他的发尾兴许是刚修剪过,长度有些短了,风一吹就在脑后翘起来,我有点好奇这个手感,没忍住上手摸了摸,手冢和小时候一样稍微向一旁躲了一下。然后又很平静地接受了我的无礼,坐回了原处,丝毫不在意我的举动。
“我想你以前的部员应该给你开过欢送会了吧,手冢部长,”他的态度良好,我自然见好就收,不再碰他的头发,“说实话,你的人缘比我想象中要好多了。”
“我姑且是有朋友的,”手冢无声地叹了一口气,然后叫我的名字,“早苗。”
“怎么了?”我转头看他。
“你相不相信,名字是有重量的。”手冢的这句话我并不是第一次听,我只是没想到,我会如此高频率地从一群与我处在完全不同的世界的人那里听到相同的话。
当然,如果当真把这看作是一个提问,我可能会像个书呆子一样翻开莎士比亚的《亨利四世》,指着那句——“uneasyliestheheadthatwearsacrown”来和所有人解释「欲戴王冠必承其重」的意义。
但我知道,手冢不是想从我这里得到答案,只是因为我是那个没有「名字」的人,他才会毫无顾忌地向我说出这句他对自己的疑问,和其他与他相似的人一样。
今年正日一早,我在神社碰见了学校网球部的那几位,我上前祝贺他们新年快乐,却意外察觉到了真田和柳生的表情都有很细微的,我不知道应该用什么词语来形容,就是他们两个竟然是一种表情。
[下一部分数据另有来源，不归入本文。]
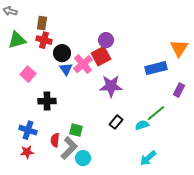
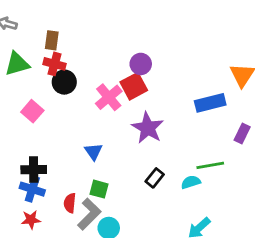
black circle: (62, 53) -> (64, 82), moved
blue triangle: (66, 69) -> (93, 152), moved
purple star: (111, 86) -> (148, 128), turned 30
black cross: (47, 101) -> (34, 170), moved
green line: (156, 113) -> (210, 165), turned 30

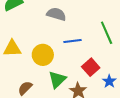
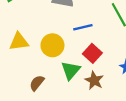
red square: (91, 67) -> (92, 53), moved

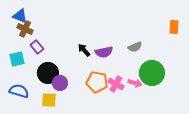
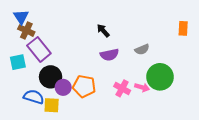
blue triangle: (20, 16) -> (21, 17), turned 35
purple rectangle: (37, 47) -> (39, 49), size x1.6
black arrow: (84, 50) -> (103, 31), moved
orange pentagon: (97, 82) -> (84, 86), moved
blue semicircle: (19, 91) -> (34, 97), moved

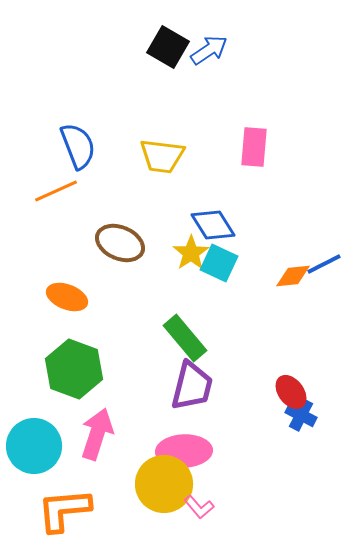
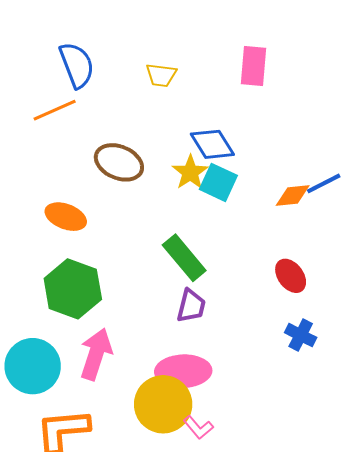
yellow trapezoid: (162, 156) -> (161, 75), size x0.7
purple trapezoid: (192, 386) -> (191, 306), size x0.7
red ellipse: (291, 392) -> (291, 276), moved

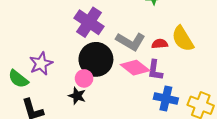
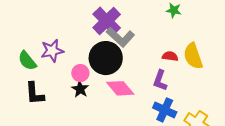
gray L-shape: (131, 41) -> (120, 37), moved
pink diamond: (135, 68) -> (120, 88), moved
pink circle: (84, 78) -> (80, 73), moved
“你们昨晚一起……”我皱起眉头发文,“去抢银行了?”
“还不如去抢银行。”柳生扫了我一眼,接着开始在手里的绘马上认真写字。
真田则是郑重地看向了我,接着点头表示了同意。
昨天可能真的发生了什么可怕的事情,竟然连真田都能附和我的笑话了。见他们都低头沉默不语,我只好先拔开笔帽,在绘马上写下与往年差不多的祝愿。不过在强烈的好奇心驱使下,我实在很难忽略这奇怪的氛围。所以写完以后我便踮着脚凑过去偷看真田写的内容。
“保持初心?”我念了出来。
真田立马警觉地挡住下面的字,并且在把它挂到了我绝对碰不到的最高处。过了一会儿我跟他们一群人一起往山下走,他走在我边上,看我时不时就用充满了求知欲望的眼神向他传递着「告诉我吧」的信息,他最后估计是忍无可忍了,只好开口回道:“昨天我们参加了一场订婚宴。”
“订婚?”我重复了一遍。
“我记得她是你认识的人。”真田松了松脖子里的围巾。
“很难想象这是平成年,”柳生跟上一句,“片仓家的和我们同年级。”
我过了好久才后知后觉发现,他们口中的这个「片仓家的」其实是我为数不多称得上是密友的女性朋友,片仓南。她在冰帝读书,我对南南的家庭唯一的了解就是很有钱。其实他们还提到了凤家、忍足家包括迹部家,这些都在我当时的知识范畴之外。因此十五岁的我能用来代指他们的词只有一个——有钱人。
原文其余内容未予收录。